Figure 1 shows a flowchart of general CAD systems, which consist of three steps including preprocessing, feature extraction, and classification. The CAD systems are designed to provide a “second opinion” for radiologists, rather than an output “decision,” since this final decision should of course be made by the radiologists themselves. In general, there are two types of CAD systems for brain evaluation (i.e., systems that detect lesions and those that differentiate diseases). For instance, objective lesions that can be detected by these systems include intracranial aneurysms or multiple sclerosis, whereas objective diseases to be differentiated include AD or vascular dementia. Brain CAD systems can provide radiologists with a “second opinion” to assist them in the diagnosis of brain diseases. Consequently, radiologists expect that CAD systems can improve their diagnostic abilities based on synergistic effects between the radiologist and the computer with medical image analysis and machine learning techniques.
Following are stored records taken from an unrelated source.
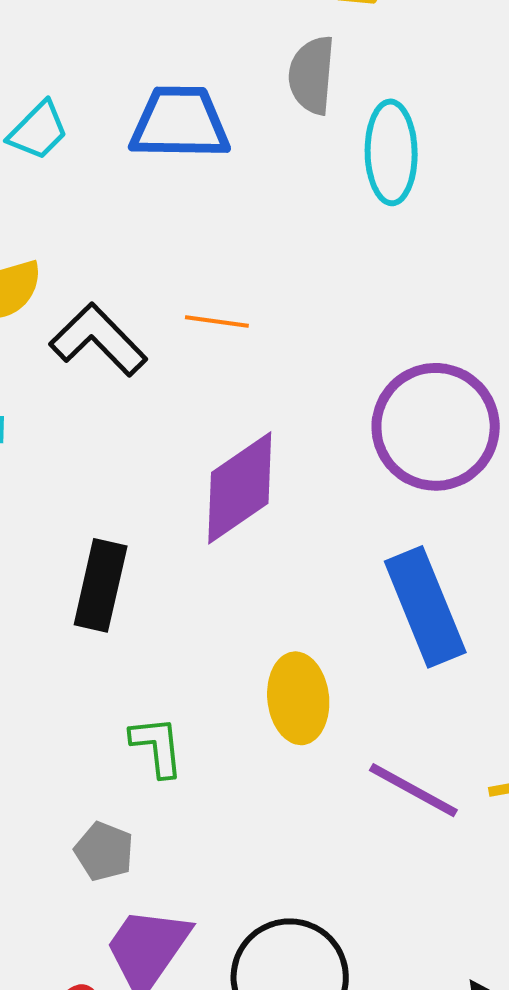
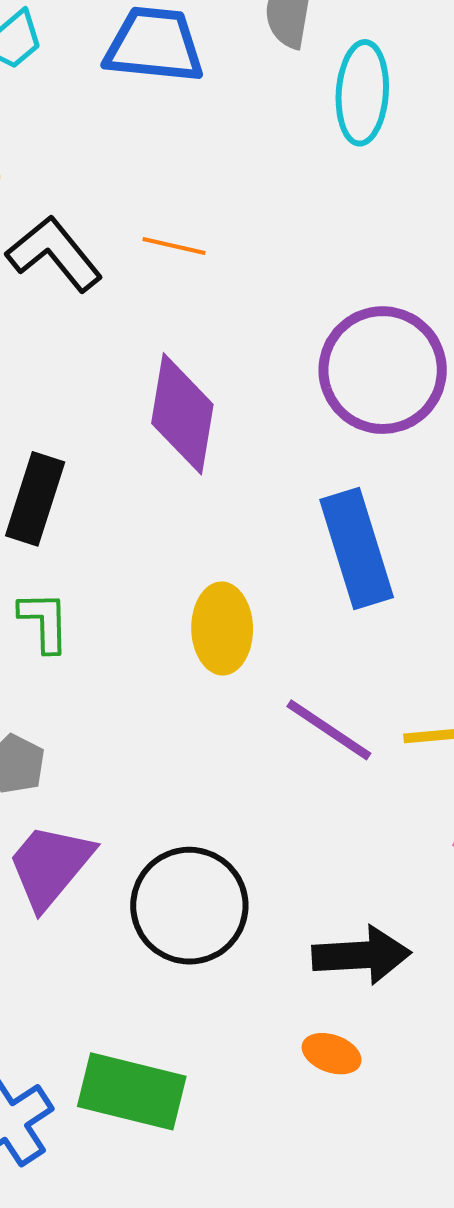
purple diamond: (240, 488) -> (182, 414), turned -51
green L-shape: (157, 746) -> (44, 622), moved

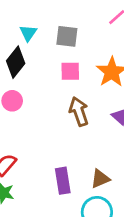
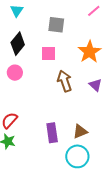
cyan triangle: (28, 33) -> (17, 11), moved
pink square: (70, 71) -> (48, 54), moved

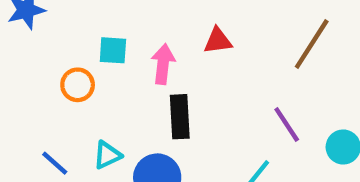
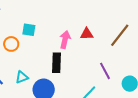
red triangle: (218, 41) -> (87, 34), moved
pink arrow: (163, 64) -> (65, 40), moved

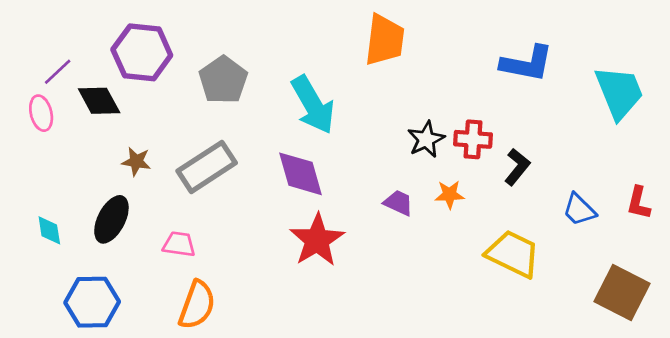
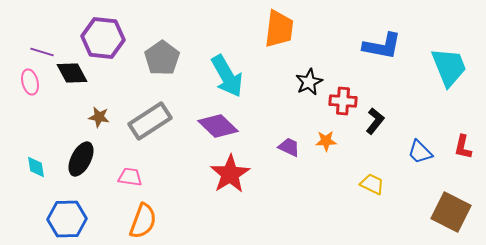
purple line: (58, 72) -> (42, 52), turned 60
black star: (426, 139) -> (309, 82), moved
purple diamond: (301, 174) -> (218, 126), turned -30
yellow trapezoid: (513, 254) -> (372, 184), size x0.6

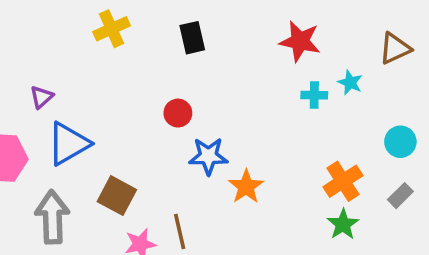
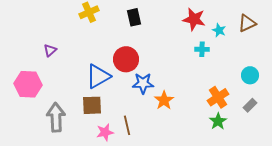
cyan star: (350, 83) -> (219, 30), moved
red circle: (178, 113) -> (126, 59), size x1.6
blue triangle: (68, 144) -> (98, 76), moved
brown square: (117, 196) -> (92, 105), turned -30

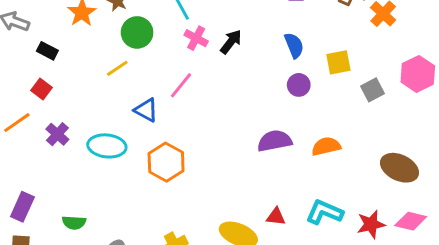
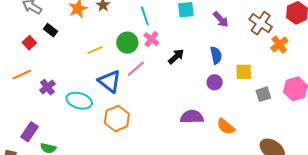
green circle: (137, 32) -> (127, 43), moved
black arrow: (231, 42) -> (176, 57), moved
red square: (41, 89) -> (29, 43), moved
blue triangle: (146, 110) -> (110, 81), size x1.4
orange semicircle: (326, 146) -> (226, 127), turned -138
purple rectangle: (22, 207) -> (30, 132), moved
Therefore, the CAD systems should have abilities similar to the radiologists in terms of learning and recognition of brain diseases. For this reason, pattern recognition techniques including machine learning play important roles in the development of CAD systems.

Figure 1.

A flow chart for general computer-aided diagnosis (CAD) systems

Pattern recognition is the act of extracting features from objects (e.g. lesions) in raw data and making a decision based on a classifier output, such as classifying each object into one of the possible categories of various patterns (Duda, 2000). Machine learning is a pattern recognition technique, and supervised machine learning allows a computer program to learn how to accomplish a task by following the examples provided by a learning algorithm. The classification accuracy of machine learning is substantially dependent on image feature extraction, including image segmentation.

In this chapter, the authors describe the image analysis in brain CAD systems for machine learning techniques, which could assist radiologists in the detection of brain diseases using magnetic resonance images. Image analysis in CAD systems consists of image enhancement, initial detection, and image feature extraction including segmentation. In addition to describing these processes, the authors review the classification of true and false positives using machine learning techniques, as well as the evaluation methods and development cycle for CAD systems.